Jupyter

Original docs at https://pyprql.readthedocs.io/en/latest/magic_readme.html

Work with pandas and PRQL in an IPython terminal or Jupyter notebook.

Implementation

This is a thin wrapper around the fantastic IPython-sql magic. Roughly speaking, all we do is parse PRQL to SQL and pass that through to ipython-sql. A full documentation of the supported features is available at their repository. Here, we document those places where we differ from them, plus those features we think you are mostly likely to find useful.

Usage

Installation

If you have already installed PyPRQL into your environment, then you should be could to go! We bundle in IPython and pandas, though you’ll need to install Jupyter separately. If you haven’t installed PyPRQL, that’s as simple as:

  1. pip install pyprql

Set up

Open up either an IPython terminal or Jupyter notebook. First, we need to load the extension and connect to a database.

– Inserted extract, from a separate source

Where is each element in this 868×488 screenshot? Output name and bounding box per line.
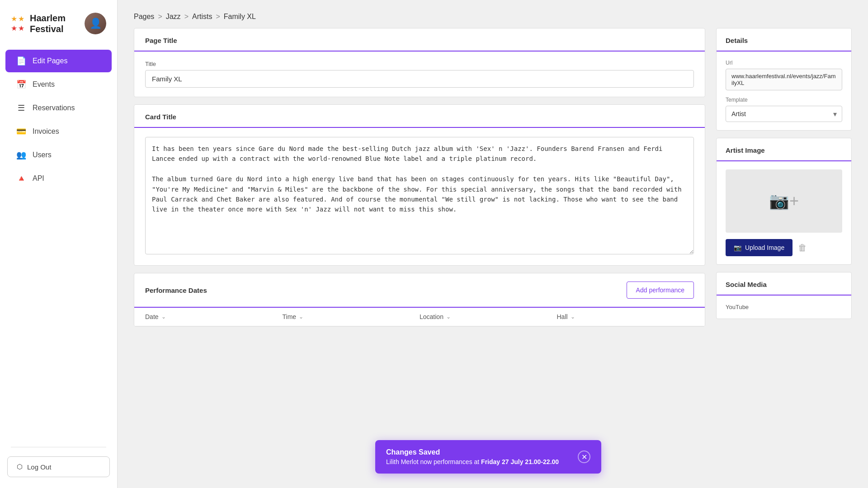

  1. In [1]: %load_ext pyprql.magic

Connecting a database

We have two options for connecting a database

  1. Create an in-memory DB. This is the easiest way to get started.

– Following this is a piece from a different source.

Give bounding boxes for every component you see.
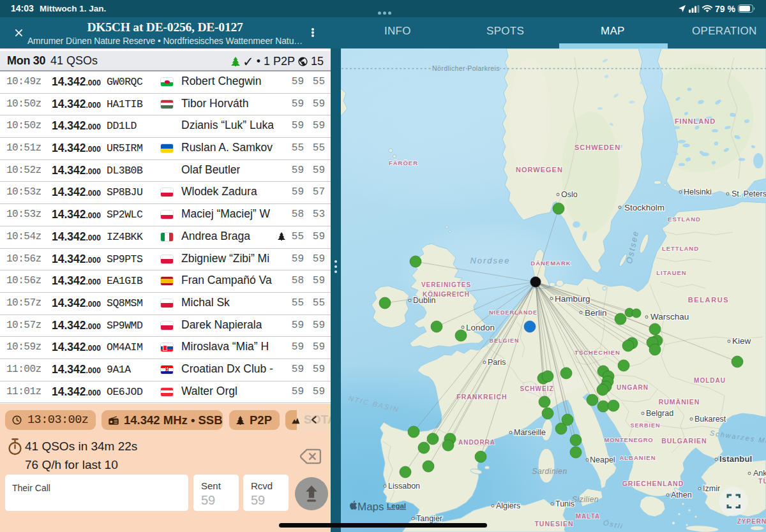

    1. In [2]: %prql duckdb:///:memory:

    However, in-memory databases start off empty! So, we need to add some data. We have a two options:

    • We can easily add a pandas dataframe to the DuckDB database like so:

      1. In [3]: %prql --persist df

      where df is a pandas dataframe. This adds a table named df to the in-memory DuckDB instance.

    • Or download a CSV and query it directly, with DuckDB:

      1. !wget https://github.com/graphql-compose/graphql-compose-examples/blob/master/examples/northwind/data/csv/products.csv

      …and then from products.csv will work.

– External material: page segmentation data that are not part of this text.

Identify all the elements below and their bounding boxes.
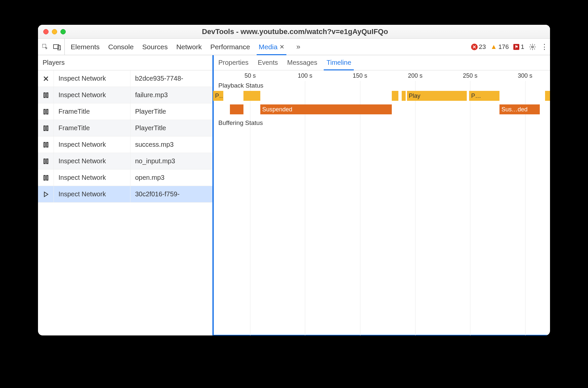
toolbar-left-group [41, 39, 65, 55]
window-title: DevTools - www.youtube.com/watch?v=e1gAy… [66, 27, 524, 36]
player-title: open.mp3 [130, 170, 212, 186]
tick-label: 300 s [518, 72, 532, 79]
player-title: PlayerTitle [130, 120, 212, 136]
player-frame-title: Inspect Network [54, 136, 130, 153]
inspect-element-icon[interactable] [41, 42, 50, 52]
zoom-window-button[interactable] [60, 29, 66, 34]
error-icon: ✕ [471, 44, 478, 50]
player-status-icon [38, 87, 54, 103]
player-row[interactable]: Inspect Networksuccess.mp3 [38, 136, 212, 153]
player-status-icon [38, 153, 54, 169]
suspended-segment[interactable]: Suspended [260, 104, 392, 114]
close-window-button[interactable] [43, 29, 49, 34]
svg-rect-5 [47, 93, 48, 97]
sidebar-header: Players [38, 55, 212, 70]
player-frame-title: Inspect Network [54, 70, 130, 87]
device-toolbar-icon[interactable] [53, 42, 62, 52]
gridline [470, 81, 470, 335]
player-row[interactable]: Inspect Networkno_input.mp3 [38, 153, 212, 170]
more-options-icon[interactable]: ⋮ [541, 43, 547, 51]
gridlines [213, 81, 550, 335]
tab-media-label: Media [259, 43, 277, 51]
gridline [415, 81, 416, 335]
devtools-toolbar: Elements Console Sources Network Perform… [38, 39, 550, 55]
playback-status-label: Playback Status [218, 82, 263, 89]
tick-label: 250 s [463, 72, 477, 79]
tab-performance[interactable]: Performance [210, 39, 250, 55]
play-segment[interactable] [392, 91, 398, 101]
player-title: no_input.mp3 [130, 153, 212, 169]
player-frame-title: Inspect Network [54, 186, 130, 202]
play-segment[interactable]: P… [469, 91, 499, 101]
tab-sources[interactable]: Sources [142, 39, 168, 55]
warning-icon: ▲ [491, 44, 497, 50]
svg-rect-6 [44, 109, 45, 114]
svg-rect-7 [47, 109, 48, 114]
tab-console[interactable]: Console [108, 39, 134, 55]
player-title: b2dce935-7748- [130, 70, 212, 87]
issues-badge[interactable]: ⚑ 1 [513, 43, 524, 51]
subtab-messages[interactable]: Messages [287, 55, 317, 70]
player-status-icon [38, 170, 54, 186]
titlebar: DevTools - www.youtube.com/watch?v=e1gAy… [38, 25, 550, 39]
settings-icon[interactable] [529, 43, 536, 51]
player-frame-title: Inspect Network [54, 170, 130, 186]
player-row[interactable]: Inspect Networkopen.mp3 [38, 170, 212, 186]
play-segment[interactable] [243, 91, 260, 101]
media-subtabs: Properties Events Messages Timeline [213, 55, 550, 70]
tab-elements[interactable]: Elements [71, 39, 100, 55]
issues-count: 1 [521, 43, 524, 51]
gridline [305, 81, 305, 335]
suspended-segment[interactable]: Sus…ded [499, 104, 540, 114]
player-frame-title: Inspect Network [54, 153, 130, 169]
warnings-count: 176 [498, 43, 509, 51]
player-status-icon [38, 70, 54, 87]
flag-icon: ⚑ [513, 44, 519, 50]
buffering-status-label: Buffering Status [218, 119, 263, 127]
player-frame-title: FrameTitle [54, 103, 130, 120]
player-status-icon [38, 103, 54, 120]
svg-rect-10 [44, 142, 45, 147]
player-row[interactable]: Inspect Networkb2dce935-7748- [38, 70, 212, 87]
play-segment[interactable] [402, 91, 406, 101]
player-status-icon [38, 136, 54, 153]
svg-rect-8 [44, 126, 45, 131]
svg-rect-4 [44, 93, 45, 97]
player-row[interactable]: FrameTitlePlayerTitle [38, 120, 212, 136]
tick-label: 100 s [298, 72, 312, 79]
svg-rect-11 [47, 142, 48, 147]
tick-label: 200 s [408, 72, 423, 79]
tick-label: 50 s [244, 72, 256, 79]
player-row[interactable]: FrameTitlePlayerTitle [38, 103, 212, 120]
suspended-row: SuspendedSus…ded [213, 104, 550, 114]
svg-rect-13 [47, 159, 48, 164]
svg-rect-9 [47, 126, 48, 131]
player-title: 30c2f016-f759- [130, 186, 212, 202]
suspended-segment[interactable] [230, 104, 243, 114]
toolbar-right-group: ✕ 23 ▲ 176 ⚑ 1 ⋮ [471, 43, 547, 51]
warnings-badge[interactable]: ▲ 176 [491, 43, 509, 51]
play-segment[interactable]: Play [407, 91, 467, 101]
player-row[interactable]: Inspect Network30c2f016-f759- [38, 186, 212, 203]
player-status-icon [38, 120, 54, 136]
tab-close-icon[interactable]: ✕ [279, 43, 284, 51]
player-title: failure.mp3 [130, 87, 212, 103]
errors-badge[interactable]: ✕ 23 [471, 43, 486, 51]
tab-media[interactable]: Media ✕ [259, 39, 284, 55]
player-status-icon [38, 186, 54, 202]
panel-tabs: Elements Console Sources Network Perform… [71, 39, 300, 55]
player-title: PlayerTitle [130, 103, 212, 120]
more-tabs-icon[interactable]: » [296, 43, 300, 51]
timeline-area[interactable]: 50 s100 s150 s200 s250 s300 s Playback S… [213, 70, 550, 335]
subtab-events[interactable]: Events [258, 55, 278, 70]
player-row[interactable]: Inspect Networkfailure.mp3 [38, 87, 212, 103]
main-panel: Properties Events Messages Timeline 50 s… [213, 55, 550, 335]
tab-network[interactable]: Network [176, 39, 202, 55]
gridline [525, 81, 526, 335]
minimize-window-button[interactable] [52, 29, 57, 34]
play-segment[interactable]: P… [213, 91, 223, 101]
play-segment[interactable] [545, 91, 550, 101]
subtab-properties[interactable]: Properties [218, 55, 248, 70]
player-title: success.mp3 [130, 136, 212, 153]
subtab-timeline[interactable]: Timeline [326, 55, 351, 70]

  2. Connect to an existing database

    When connecting to a database, pass the connection string as an argument to the line magic %prql. The connection string needs to be in SQLAlchemy format, so any connection supported by SQLAlchemy is supported by the magic. Additional connection parameters can be passed as a dictionary using the --connection_arguments flag to the the %prql line magic. We ship with the necessary extensions to use DuckDB as the backend, and here connect to an in-memory database.

Querying

Now, let’s do a query! By default, PRQLMagic always returns the results as dataframe, and always prints the results. The results of the previous query are accessible in the _ variable.

These examples are based on the products.csv example above.

  1. In [4]: %%prql
  2. ...: from p = products.csv
  3. ...: filter supplierID == 1
  4. Done.
  5. Returning data to local variable _
  6. productID productName supplierID categoryID quantityPerUnit unitPrice unitsInStock unitsOnOrder reorderLevel discontinued
  7. 0 1 Chai 1 1 10 boxes x 20 bags 18.0 39 0 10 0
  8. 1 2 Chang 1 1 24 - 12 oz bottles 19.0 17 40 25 0
  9. 2 3 Aniseed Syrup 1 2 12 - 550 ml bottles 10.0 13 70 25 0
  1. In [5]: %%prql
  2. ...: from p = products.csv
  3. ...: group categoryID (
  4. ...: aggregate [average unitPrice]
  5. ...: )
  6. Done.
  7. Returning data to local variable _
  8. categoryID avg("unitPrice")
  9. 0 1 37.979167
  10. 1 2 23.062500
  11. 2 7 32.370000
  12. 3 6 54.006667
  13. 4 8 20.682500
  14. 5 4 28.730000
  15. 6 3 25.160000
  16. 7 5 20.250000

We can capture the results into a different variable like so:

  1. In [6]: %%prql results <<
  2. ...: from p = products.csv
  3. ...: aggregate [min unitsInStock, max unitsInStock]
  4. Done.
  5. Returning data to local variable results
  6. min("unitsInStock") max("unitsInStock")
  7. 0 0 125

Now, the output of the query is saved to results.